THE BEGINNING . . .
Be vigilant, be diligent and be proactive this holiday period.
Don’t drop your guard for a second. The festive season is known to cause blind spots in business IT Security. Human error a root cause. It might be as simple as the excitement of the pending break, the demand to get all your work done, or it could just be the day after the work Christmas party, either way, it can impair the decision-making process.
More work functions, client catch ups and drinks with colleagues, the easier it for things to start breaking down. A more active work/social calendar than the winter months provide. One day you are at work, things are going smoothly and then it happens. In a moment without thought, your decision-making process is a degree away from where it needs to be.
The microphone drops, the needle scratches and your business falls silent.
THE MIDDLE . . .
According to the Notifiable Data Breaches Quarterly Statistics Report, 1 April to 30 June 2019 (oaic.gov.au), 34% of all data breaches recorded for the quarter, were human error. Such as sending personal information to the wrong recipient via email, unauthorised disclosure through the unintended release or publication of personal information, as well as the loss of paperwork or data storage device.1
Even though you know better, your business blindly marches forward, without a clear plan in place or without a basic level of training/education for the people that are your first responders, that are your first and sometimes the only line of defense, the human firewall, your shoestring holiday staff.
Ask yourself and be honest, do you have a plan in place? Does your holiday staff know what to do? The book Cybersecurity, by Harvard Business Review, has a chapter titled: The Best Cybersecurity Investment You Can Make Is Better Training. Your first and last line of defense is prepared by leaders and employees. Educate and train, then hit repeat.
According to IBM Security, data breaches are growing, with the cost to Australian businesses increasing by more than 14% over the past 12 months.2 In a study sponsored by IBM Security and conducted by the Ponemon Institute it showed the average cost of a data breach to an Australian business reached more than $3 million in 2018-19.
THE END . . .
If you are like most businesses and you don’t really know where to start, start by building strong cyber hygiene and culture. Cybersecurity Hygiene is a set of practices for managing the most common and unwelcoming cybersecurity risks faced by businesses today.
1. Assess capabilities and vulnerabilities.

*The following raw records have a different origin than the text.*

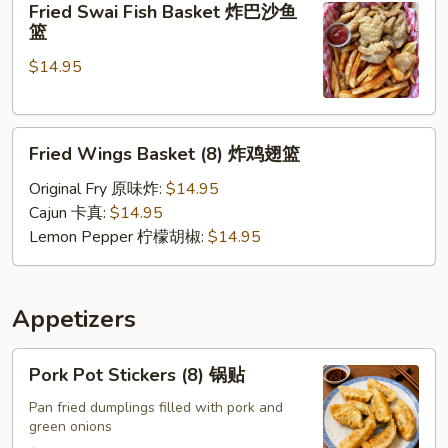
Fried Swai Fish Basket 炸巴沙鱼
Swai
壳
篮
Fish
蟹
$14.95
Basket
篮
炸
巴
Fried
沙
Fried Wings Basket (8) 炸鸡翅篮
Wings
鱼
Basket
篮
Original Fry 原味炸:
$14.95
(8)
Cajun 卡真:
$14.95
炸
Lemon Pepper 柠檬胡椒:
$14.95
鸡
翅
篮
Appetizers
Pork
Pork Pot Stickers (8) 锅贴
Pot
Stickers
Pan fried dumplings filled with pork and
green onions
(8)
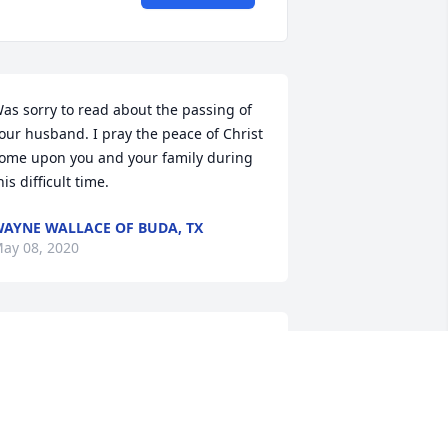
as sorry to read about the passing of 
our husband. I pray the peace of Christ 
ome upon you and your family during 
his difficult time.
AYNE WALLACE OF BUDA, TX
ay 08, 2020
anny was a great person. Prayers for 
he family.
ARY WAITE OF AMARILLO
ay 06, 2020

Generate a clear perspective of your risks and vulnerabilities with a clear vision of how to move forward.
Cyber Risk Assurance
Simplified cyber risk mitigation and assessment
2. Establish an incident response plan.
OAIC: The Office of the Australian Information Commissioner
Data Breach Preparation and Response Plan
3. Back up your data, update your operating systems and passwords and update anti-virus software.

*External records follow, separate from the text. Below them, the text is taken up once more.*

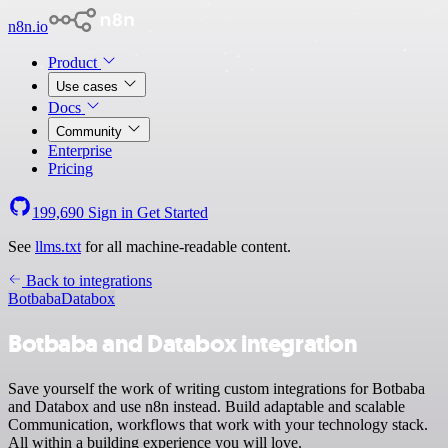
n8n.io
Product
Use cases
Docs
Community
Enterprise
Pricing
199,690
Sign in
Get Started
See
llms.txt
for all machine-readable content.
Back to integrations
Botbaba
Databox
Botbaba and Databox integration
Save yourself the work of writing custom integrations for Botbaba
and Databox and use n8n instead. Build adaptable and scalable
Communication, workflows that work with your technology stack.
All within a building experience you will love.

How to protect your business from cyber threats
4. Conduct cybersecurity education and awareness activities, for all employees.
ACSC: The Australian Cyber Security Centre
Improving Staff Awareness
5. Create strong cyberculture.
No longer sitting on the business fringe, now firmly entrenched in the status quo.

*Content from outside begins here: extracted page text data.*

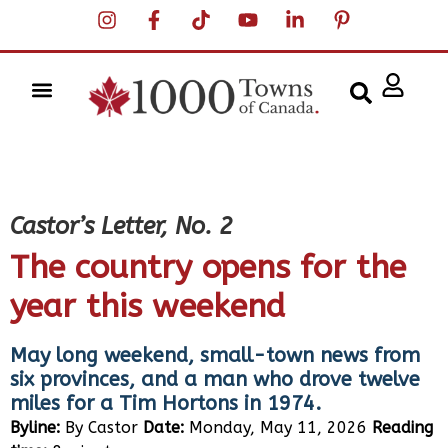
Castor’s Letter, No. 2
The country opens for the
year this weekend
May long weekend, small-town news from
six provinces, and a man who drove twelve
miles for a Tim Hortons in 1974.
Byline:
By Castor
Date:
Monday, May 11, 2026
Reading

- Are your employees up to speed with phishing scams, internet safety, ransomware and password security?
- Have you set standards for social media and internet access?
- Has it been clearly explained how to handle sensitive information?
- Are you planning on doing a password refresh before Xmas?
- Do you have a wi-fi policy?
- Is your company culture companywide, from the top-down culture?
6. Restrict Access & Privileges.
This is one of the most effective strategies to ensure the security of the system.
ACSC: The Australian Cyber Security Centre
Restrict Administrative Privileges
The online world teaches us every day not to trust it. And unlike the mouse in the lab experiment, that learns not to get zapped each time it drinks the sugar water, we get stung every time we are complacent, every time we think it will never happen to us, or worse yet, we don’t think of it at all.
So again, I say, be vigilant, be diligent and be proactive this holiday period.